Great video. I got a bit confused in the part "interpolation in CFD between cell center and its faces is linear", but I got the point, it is often, but not strictly linear. Thank you for the high-quality content!
Thanks for this content! Somehow you made everything very clear in the span of 20 minutes :) It is rare to find someone in this field which is able to explain these topics in such a simple manner.
I'm glad you like the content. Generally the courses have a lot more detail and examples in them than the TH-cam lectures, so they are great if you want to dig into the matrices and the detail. The TH-cam lectures are best if you are looking for a good overview of a topic and trying to work out what buttons to press in ANSYS or OpenFOAM 😃
This is a difficult question, as there arent many good books on turbulence modelling at all! I would suggest ‘turbulent flows’ bu stephen pope. It is quite an advanced book that goes through turbulence theory in detail and should have eveything you need. The application to CFD however, is limited in this book and i would read Hrvoje Jasaks thesis instead for this 👍
The video is awesome thank you very much ...... I have 2 questions please 1) The curve of the log low region makes a nonlinear curve from the wall to Up, from where did you know that this nonlinear curve is going to have the right slope of the wall shear stress (I think the green line should reach the origin to satisfy this but in the graph in the video it doesn't reach the origin) is that right ? 2) when you equated the 2 equations of the linear and log low region you cancelled "Up" in the left side with the right side although "Up" of the linear equation should be different from the "Up" of the log low equation to equate them right?
Hi Hatem, in answer to your questions, it is important to remember that it is the product of the viscosity and the velocity gradient that gives the wall shear stress. As the variation across a cell is linear, the velocity gradient will be incorrect when we are in the log law region. But this is ok, as long as the product of the (now incorrect) velocity gradient and viscosity gives the correct wall shear stress. This is why we modify the viscosity :) the green line doesnt need to reach the origin, as it is the gradient that we care about. For question 2, remember that it is the CFD solver that calculates the value of Up, so we assume that we know this and it is a constant. Remember remember, we are modifying the viscosity here to get the correct wall shear stress, not computing the value of Up. I hope this helps! Im thinking of doing a follow up video to clarify these points, what do you think? Would that be helpful? Aidan
"Thank you for your awesome video! could you please tell me which y+ in In OpenFOAM, should be between 30 < y+ < 300? Is it the minimum, maximum, or average ?
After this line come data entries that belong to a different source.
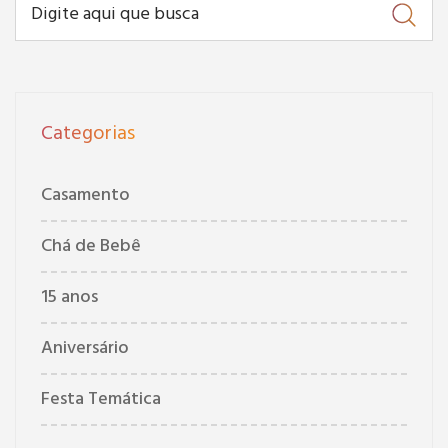
Categorias
Casamento
Chá de Bebê
15 anos
Aniversário
Festa Temática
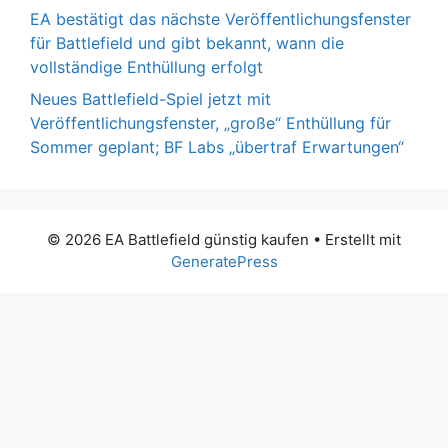
EA bestätigt das nächste Veröffentlichungsfenster
für Battlefield und gibt bekannt, wann die
vollständige Enthüllung erfolgt
Neues Battlefield-Spiel jetzt mit
Veröffentlichungsfenster, „große“ Enthüllung für
Sommer geplant; BF Labs „übertraf Erwartungen“
© 2026 EA Battlefield günstig kaufen
• Erstellt mit
GeneratePress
It is the y+ in the region that you care about (or affects your solution the most). For example, on an aerofoil it is the y+ on the trailing edge of the aerofoil which has the greatest effect on the separation point. You care less about the y+ near the stagnation point at the nose of the aerofoil, as this has a smaller effect on the drag calculation. So you need to use some engineering judgement. Have a look at your geometry and try and deduce which region in the most important. If you are unsure, you can always test it by creating a few different meshes and see what effect it has on the results
Aiden, I had a doubt, Till what value of y+ is the wall function to be applied for in the mesh? Ypu have mentioned that for y+ > 30, use wall functions But till what y+ value is that to be used, above which is the resumption of normal CFD interpolation?
This will depend on the CFD code you are using. Often there is a hard switch between the viscous sublayer and log law at y+ = 11.25. It's really worth checking the user manual
y+ and u_t require wall shear stress to be known which is part of solution. As we don't know wall shear stress yet Equation 9 is an implicit equation. So, there must be some kind of iterative approach required to solve it unless there is another way to estimate y+ and u_t. You didn't explain how it is done I think.
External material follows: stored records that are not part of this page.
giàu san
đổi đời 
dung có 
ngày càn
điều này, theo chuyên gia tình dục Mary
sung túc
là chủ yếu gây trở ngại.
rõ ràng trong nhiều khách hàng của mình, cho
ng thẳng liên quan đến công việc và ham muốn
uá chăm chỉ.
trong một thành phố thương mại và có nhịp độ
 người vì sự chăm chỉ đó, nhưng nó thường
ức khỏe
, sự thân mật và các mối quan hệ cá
Yes we'll spotted. If you choose y+ based on wall shear stress, rather than turbulent kinetic energy you need iteration. You can either just take the wall shear stress from the previous iteration of the SIMPLE algorithm itself or you can do the iteration locally. You can find this iterative equation either in the OpenFOAM source code, or checkout the book by Weller and Greenshields 'notes on computational fluid dynamics'
Thank you so much for your wonderful explanation! Your explanation is excellent, and I have gained a lot. However, I don't understand how equation(8) is derived and what ut in equation(8) represents?
Hi Aidan, thanks so much for the video and lectures. It is really awsome and very helpful. I would like to ask you ine thing if I may. One thing is not clear to me that, how this calculated effect of the wall sheer streas is then fed into the momentum equation. Is it done by modified turbulent viscosity, which is then used in the momentum equation? So that the velocity at the first grid can take into account the effect of the (total) boundary viscosity? I appreciate your help in advance!
Yes, that's correct. The modified viscosity is accounted for in the summation over the faces of the cell when calculating the diffusion contribution to the A matrix of the momentum equation
Hi Aidan, I really appreciate these high-quality videos and I love how you bridge the gap between coursework from schools and commercial CFD codes. Thank you and keep up the good work! In equations 7 - 11 (slides 13, 14, and 15), why is it nu (kinematic viscosity) and not mu (dynamic viscosity)? Is that an error or am I missing something?
Thanks Kevin 😊 the wall functions are always written in terms of nu (kinematic viscosity) and alpha (thermal diffusivity). To get back to mu (dynamic viscosity) and k (thermal conductivity), just multiply by rho (density) and rho cp (for temperature). Maybe check out my vid for temperature wall functions and this will make more sense 🙃
@@fluidmechanics101 Aidan, I have watched that video as you have suggested and it looks like equation 7 in that video has a rho (density) term in front of nu (kin. visc.). I believe you are missing a rho term in equation 7 of this video.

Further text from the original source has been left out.